Page MenuHomePhabricator

Dumps of enwiki and wikidatawiki for 20241001 have not started
Open, HighPublic

Description

We continue to see disruption in the scheduling of regular dumps for reasons unknown.

The latest link for wikidatawiki is still pointing to the 20240920 dump:
https://dumps.wikimedia.org/wikidatawiki/latest/

https://dumps.wikimedia.org/enwiki/20241001/ states that the dump has yet to start and the https://dumps.wikimedia.org/enwiki/20241001/dumpstatus.json returns 404.

This may be related to T375928: skwikibooks dumps failing and also seems like another occurrence of T375692: enwiki dump for 20240920 is delayed.

Event Timeline

The wikidata dump is supposed to happen on snapshot1011 but when I look at it, I can see that there are still processes owned by dumpsgen that are related to 20240920

image.png (321×1 px, 98 KB)

They also seem to be doing a lot of sleeping.

According to https://dumps.wikimedia.org/wikidatawiki/20240920/ this dump is complete, so I am going to kill these stray processes and try to start the wikidata dump for 20241001.

Killed all processes starting with the parent fulldumps.sh

btullis@snapshot1011:~$ sudo kill 3754960
btullis@snapshot1011:~$ pstree -ap dumpsgen
No processes found.

Now restarting the service:

btullis@snapshot1011:~$ sudo systemctl restart fulldumps-rest.service

I could have waited until 20:05 for it to start by itself, but I wanted to see if it exited quickly.
I have started this in a screen session, as it does not return my terminal to me.

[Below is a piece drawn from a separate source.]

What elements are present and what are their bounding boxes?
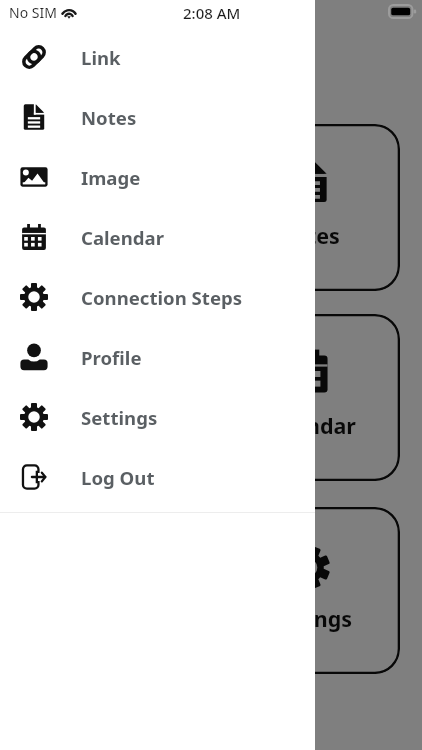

Looks to be proceeding correctly, though.
I can see content in /mnt/dumpsdata/xmldatadumps/private/wikidatawiki/20241001/dumplog.txt

Looking at enwiki on snapshot1012, I can see that there is still a process running and the commands look right, but it doesn't seem to be doing anything.

btullis@snapshot1012:~$ pstree -al dumpsgen
systemd-timer-m /usr/local/bin/systemd-timer-mail-wrapper --subject fulldumps-rest --mail-to root@snapshot1012.eqiad.wmnet --only-on-error /usr/local/bin/fulldumps.sh 01 14 enwiki full 18 silent
  └─fulldumps.sh /usr/local/bin/fulldumps.sh 01 14 enwiki full 18 silent
      └─python3 /srv/deployment/dumps/dumps/xmldumps-backup/dumpscheduler.py --slots 18 --commands /etc/dumps/stages/stages_full_enwiki --cache /etc/dumps/cache/running_cache.txt --directory /srv/deployment/dumps/dumps/xmldumps-backup --formatvars STARTDATE=20241001

There is a dumplog.txt file in the correct location, but it clearly stopped after a few seconds of running.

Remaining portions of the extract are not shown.